In numpy you can accomplish this with np.mean (see docs here. You can run this on either axis; 0 being the vertical and 1 being the horizontal The trick is that you need to remove your columns without text first. After you run your line data = np.genfromtxt('keyword.csv', delimiter=',', comments=None)
next delete the columns with text. In this case column 0 and 2, so you can just delete every other row starting with 0 using data2 = np.delete(data, np.s_[::2], 1)
. Once you have this you can then use d3 = np.mean(data2, axis=1)

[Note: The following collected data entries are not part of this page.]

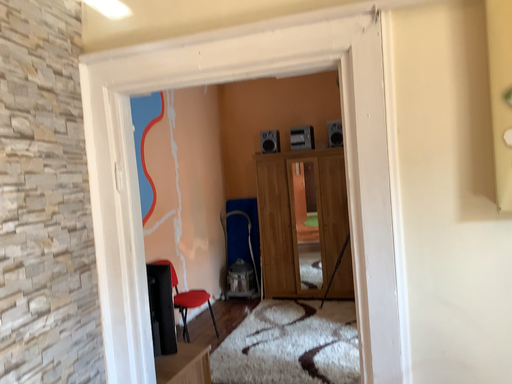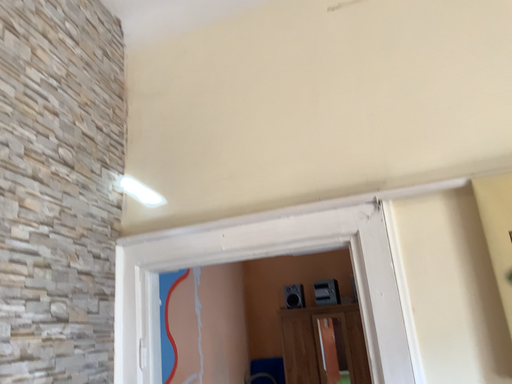 Question: Which way did the camera rotate in the video?

Choices:
 (A) rotated upward
 (B) rotated downward

Answer: (A) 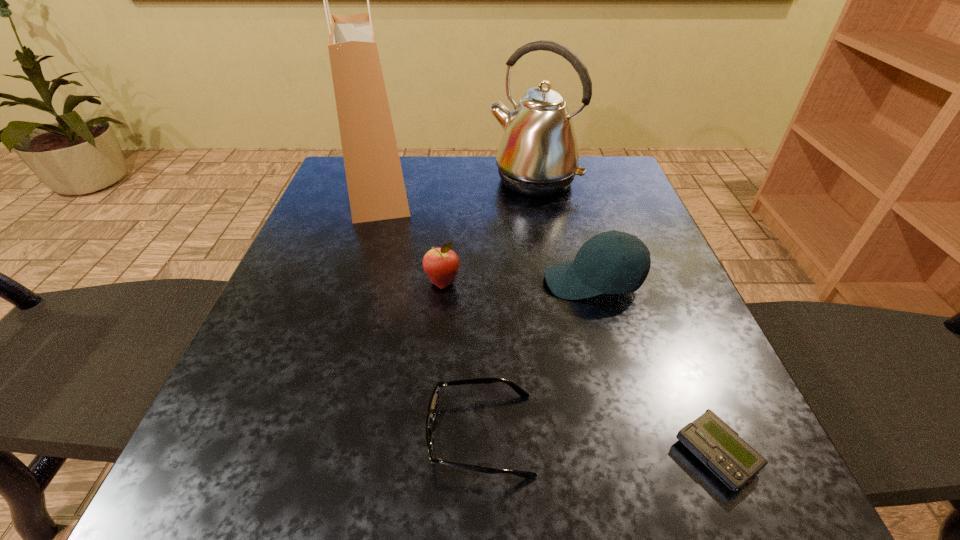 Find the location of a particular element. This screenshot has height=540, width=960. the leftmost object is located at coordinates (376, 188).

At what (x,y) coordinates should I click in order to perform the action: click on shopping bag. Please return your answer as a coordinate pair (x, y). This screenshot has width=960, height=540. Looking at the image, I should click on (376, 188).

Locate an element on the screen. The width and height of the screenshot is (960, 540). the second tallest object is located at coordinates (538, 156).

Locate an element on the screen. Image resolution: width=960 pixels, height=540 pixels. baseball cap is located at coordinates (612, 262).

What are the coordinates of `apple` in the screenshot? It's located at (441, 265).

Locate an element on the screen. spectacles is located at coordinates click(433, 404).

Find the location of `the shortest object`. the shortest object is located at coordinates (710, 439).

The width and height of the screenshot is (960, 540). In order to click on blank space located on the right of the leftmost object in this screenshot , I will do `click(441, 187)`.

Identify the location of vacant space located 0.120m on the front of the kettle. (543, 232).

Find the location of a particular element. vacant space located 0.120m on the front-facing side of the baseball cap is located at coordinates (481, 281). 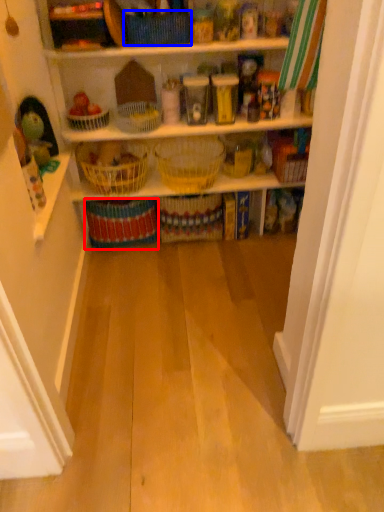 Question: Among these objects, which one is farthest to the camera, basket (highlighted by a red box) or basket (highlighted by a blue box)?

Choices:
 (A) basket
 (B) basket

Answer: (A) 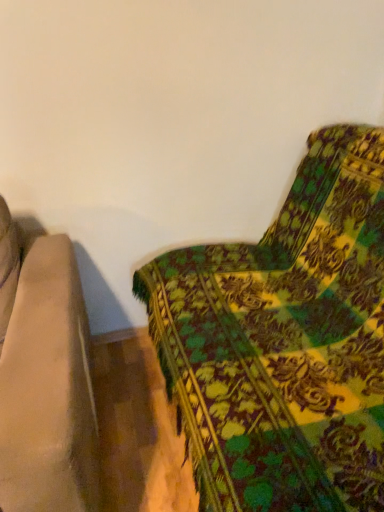 Where is `green patterned fabric at right`? green patterned fabric at right is located at coordinates (284, 342).

What do you see at coordinates (284, 342) in the screenshot?
I see `green patterned fabric at right` at bounding box center [284, 342].

Where is `green patterned fabric at right`? Image resolution: width=384 pixels, height=512 pixels. green patterned fabric at right is located at coordinates (284, 342). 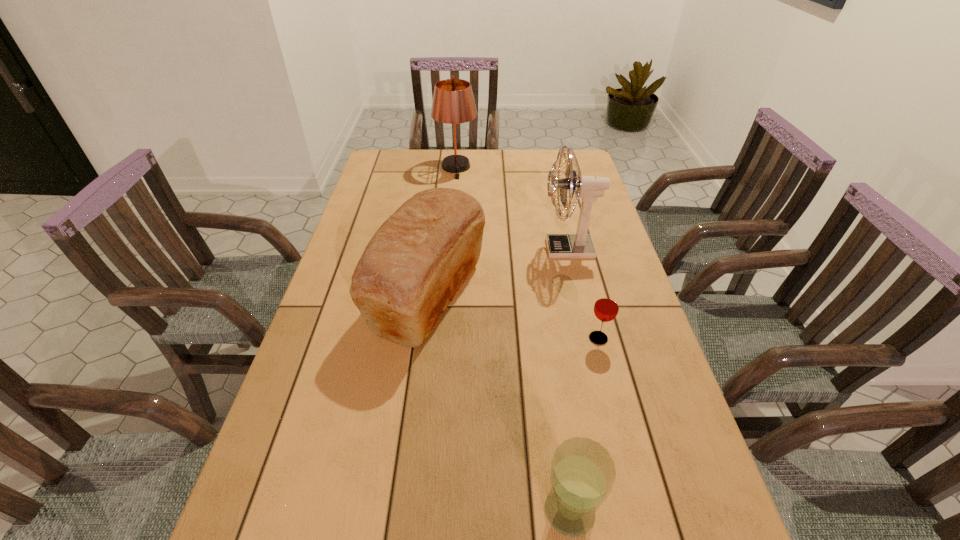 The image size is (960, 540). Find the location of `free spot between the third shortest object and the shorter glass`. free spot between the third shortest object and the shorter glass is located at coordinates (514, 317).

Where is `vacant region between the farther glass and the third tallest object`? This screenshot has width=960, height=540. vacant region between the farther glass and the third tallest object is located at coordinates (514, 317).

Identify the location of free space between the fan and the bread. The height and width of the screenshot is (540, 960). (498, 272).

The image size is (960, 540). In order to click on unoccupied area between the right glass and the bread in this screenshot , I will do `click(514, 317)`.

Find the location of a particular element. This screenshot has width=960, height=540. unoccupied area between the shortest object and the fan is located at coordinates (584, 294).

Select which object is the fourth closest to the shortest object. Please provide its 2D coordinates. Your answer should be formatted as a tuple, i.e. [(x, y)], where the tuple contains the x and y coordinates of a point satisfying the conditions above.

[(453, 102)]

Locate an element on the screen. The height and width of the screenshot is (540, 960). the fourth closest object to the bread is located at coordinates (453, 102).

The height and width of the screenshot is (540, 960). What are the coordinates of `vacant space that satisfies the following two spatial constraints: 1. on the front-facing side of the lampshade; 2. on the right side of the farther glass` in the screenshot? It's located at (442, 339). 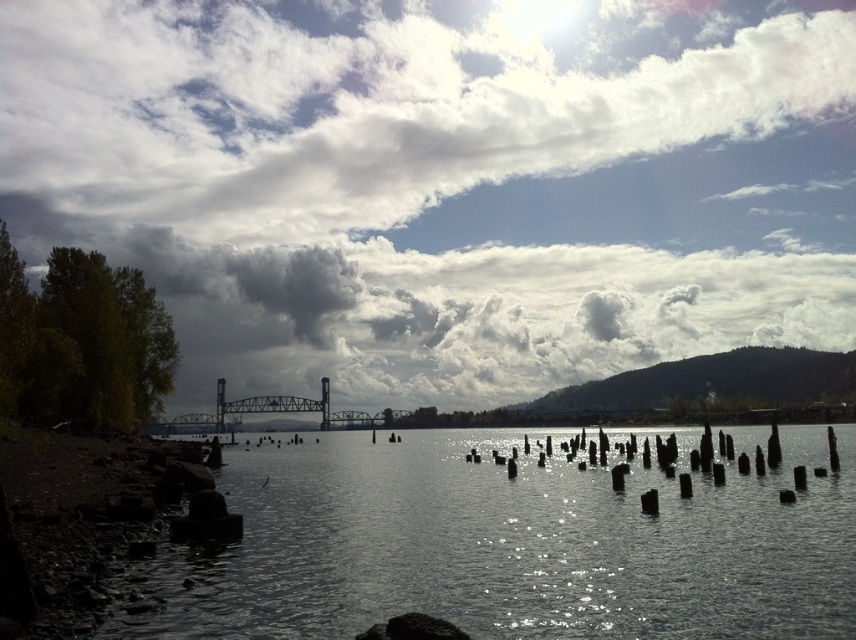 Question: Is cloudy sky at center further to the viewer compared to dark gray water at center?

Choices:
 (A) no
 (B) yes

Answer: (B)

Question: Does metallic bridge at center come in front of black metal pole at center?

Choices:
 (A) no
 (B) yes

Answer: (B)

Question: Which of these objects is positioned farthest from the black metal pole at center?

Choices:
 (A) dark gray water at center
 (B) metallic bridge at center
 (C) cloudy sky at center

Answer: (A)

Question: Does metallic bridge at center appear over black metal pole at center?

Choices:
 (A) no
 (B) yes

Answer: (A)

Question: Estimate the real-world distances between objects in this image. Which object is farther from the cloudy sky at center?

Choices:
 (A) black metal pole at center
 (B) metallic bridge at center

Answer: (A)

Question: Estimate the real-world distances between objects in this image. Which object is closer to the dark gray water at center?

Choices:
 (A) black metal pole at center
 (B) cloudy sky at center
 (C) metallic bridge at center

Answer: (B) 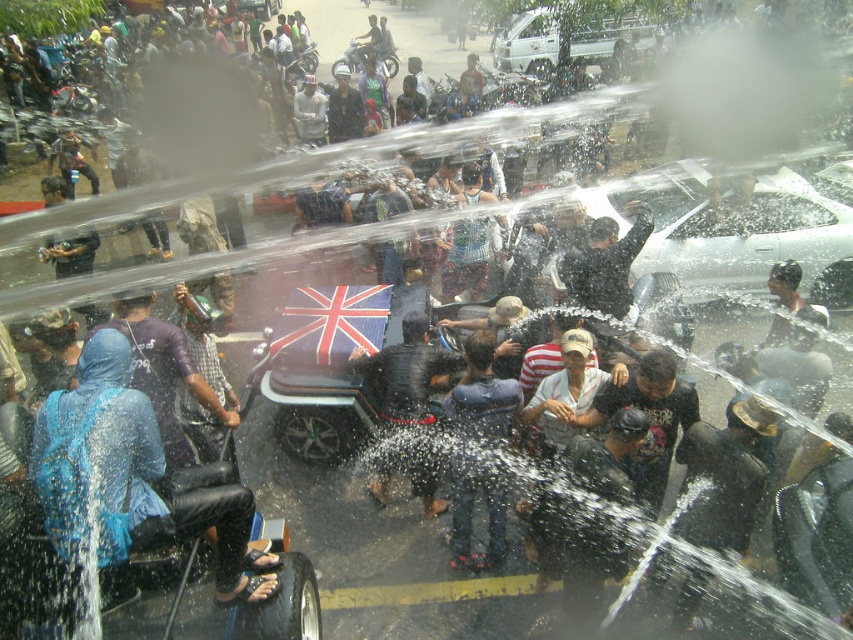 You are standing at the center of the street and see the blue fabric umbrella at left. Which direction should you move to get closer to it?

Since the blue fabric umbrella at left is located at point (132,477), you should move to your left to get closer to it.

You are a photographer trying to capture a clear shot of the dark blue fabric umbrella at center without the blue fabric umbrella at left blocking it. Based on their positions, is this possible?

The blue fabric umbrella at left is below the dark blue fabric umbrella at center, so it might be possible to angle the camera upwards to avoid the obstruction from the lower umbrella.

You are a photographer trying to capture the motorcycle with the Union Jack flag in the center of the image. There is a blue fabric umbrella at left located at point (x=132, y=477). To avoid the umbrella blocking the motorcycle, should you move to your left or right?

The blue fabric umbrella at left is located at point (x=132, y=477). To avoid the umbrella blocking the motorcycle, you should move to your right. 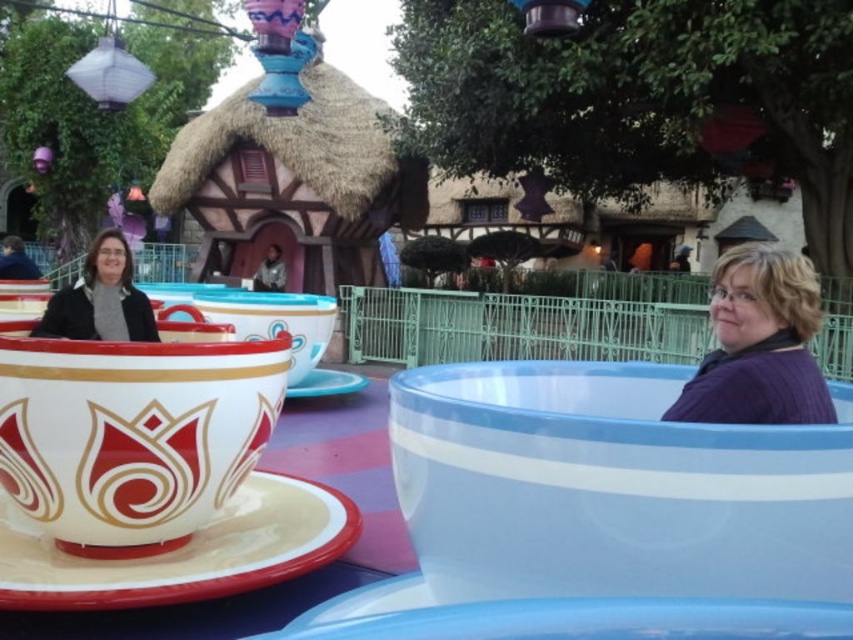 You are a guest at the theme park and want to choose a sweater to match your outfit. You see the purple knit sweater at right and the matte black sweater at left. Which sweater is located to the right side of the other?

The purple knit sweater at right is located to the right of the matte black sweater at left according to the description.

You are standing in the theme park ride area and see the purple knit sweater at right. If you want to reach it without moving your feet, can you do so with your arm fully extended?

The purple knit sweater at right is 8.01 feet away from the viewer. Since the average human arm length is about 2.5 feet, you cannot reach it without moving your feet.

and will get an array of the desired means. To get this as the forth column in the original data then use data = np.insert(data, data.shape[1], d3, axis=1)
All together:
data = np.genfromtxt('keyword.csv', delimiter=',', comments=None)
data2 = np.delete(data, np.s_[::2], 1)
d3 = np.mean(data2, axis=1)
data = np.insert(data, data.shape[1], d3, axis=1)
My biggest caveat with this is the data2
line, it will only work with a table structured the way you displayed. If you have more columns or columns that aren't ordered as text, float, text, float, ... you will have to rewrite it to correctly remove the columns with text. If necessary you could write up a script to search for columns with NaN values once loaded into a numpy array. eg np.all(np.isnan(data), axis=0) will return a 1-d array with True, False values for whether all values in a column are nan or not. You could then use this to remove columns at index with values of true.
Functionally:
indices = np.all(np.isnan(data), axis=0)
indices = np.where(indices == True)
data2 = np.delete(data, np.s_[indices[0]],1)
Pandas is great because it will automatically ignore columns with text for the mean value. It makes this calc much simpler:
import pandas as pd
df = pd.read_csv('keywords.csv', header=None)
df[df.shape[1]] = df.mean(axis=1)
This creates a new column at the end of the dataframe containing the mean value of integer/float values in that row.